◆ **WHAT THE TASK REQUIRES**:
Your task is to copy every entry exactly.

== == ==

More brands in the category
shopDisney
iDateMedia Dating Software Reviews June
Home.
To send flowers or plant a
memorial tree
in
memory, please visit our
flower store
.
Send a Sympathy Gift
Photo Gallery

== == ==

◆ **RESPONSE TO THIS EXERCISE**:
More brands in the category
shopDisney
iDateMedia Dating Software Reviews June
Home.
To send flowers or plant a
memorial tree
in
memory, please visit our
flower store
.
Send a Sympathy Gift
Photo Gallery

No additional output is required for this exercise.